Becoming Karl Lagerfeld relate le travail du couturier alors qu’il évolue dans la maison Chloé, spécialisée dans le prêt-à-porter, et essuie le mépris de ses collègues de la haute couture, plus particulièrement les regards assassins d’Yves-Saint-Laurent. Ce combat des coqs donne lieu à de nombreux jeux de pouvoir et à une enfilade de répliques venimeuses plus jubilatoires les unes que les autres.
Dès le départ, la série prend le parti de présenter les enjeux et les protagonistes à travers le regard de Jacques de Bascher (Théodore Pellerin) qui croise le sillage de Lagerfeld au détour d’une discothèque, et est immédiatement fasciné par son port altier ainsi que des bottes montantes rouges qu’il arbore avec panache. Une entreprise de séduction se met en place et c’est ainsi que Lagerfeld succombe à ses charmes et initie son nouvel amant (et les spectateurs) aux secrets d’alcôves de la mode.

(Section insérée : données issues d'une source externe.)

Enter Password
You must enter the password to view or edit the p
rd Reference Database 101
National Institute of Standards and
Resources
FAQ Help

Véritable incursion dans le milieu gai parisien des années 70, la série ne se prive pas d’en présenter les charmes comme les excès : discothèques, partys privés, orgies, drogues ou fréquentation des tasses (les baises dans les toilettes publiques) sont ainsi à l’honneur. La relation épidermique et contrariée du couturier avec Jacques de Bascher constitue par ailleurs un magnifique écrin permettant à l’acteur québécois Fred Pellerin de dévoiler l’étendue de son talent.

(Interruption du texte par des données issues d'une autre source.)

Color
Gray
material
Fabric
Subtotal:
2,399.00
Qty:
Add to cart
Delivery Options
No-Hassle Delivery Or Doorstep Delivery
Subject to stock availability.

C’est ainsi que l’acteur insuffle vulnérabilité et démesure au personnage de Bascher, que ce soit au regard de ses gestes, regards et jeux de séduction, que dans les répliques assassines qu’il assène, particulièrement à l’encontre de Pierre Bergé, compagnon d’Yves Saint-Laurent. Il faut d’ailleurs noter qu’Yves Saint-Laurent est ici présenté sous les traits d’un homme paillard et concupiscent qui verse constamment dans les excès.

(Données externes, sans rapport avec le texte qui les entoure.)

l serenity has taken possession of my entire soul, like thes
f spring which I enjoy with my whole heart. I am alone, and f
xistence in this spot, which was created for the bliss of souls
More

Chaque épisode est truffé des grands succès des années 70 avec une omniprésence du disco. Il faut également souligner l’envoutante musique originale d’Evgueni et Sacha Galperine qui ponctue les scènes d’onomatopées opératiques qui marquent avec force la tension qui couve. On s’en doute, la série n’est pas un long fleuve tranquille!
Elle dépeint avec adresse les déchirements incessants d’un homme qui tente d’imposer son nom, mais également de deux amants qui cherchent à échapper à la solitude et ne savent pas comment exprimer leurs désirs. L’ensemble est particulièrement jouissif même si on peut regretter un rythme un peu plus lent dans les derniers épisodes. À noter qu’une seconde saison est prévue, tant pour TNL que pour BKL, ce qui ne peut que piquer la curiosité puisque la période historique de la première va ainsi se superposer à celle de la seconde.
INFOS | Les six épisodes de Becoming Karl Lagerfled sont disponibles en français, ainsi que dans un très bon doublage anglais, sur Disney+.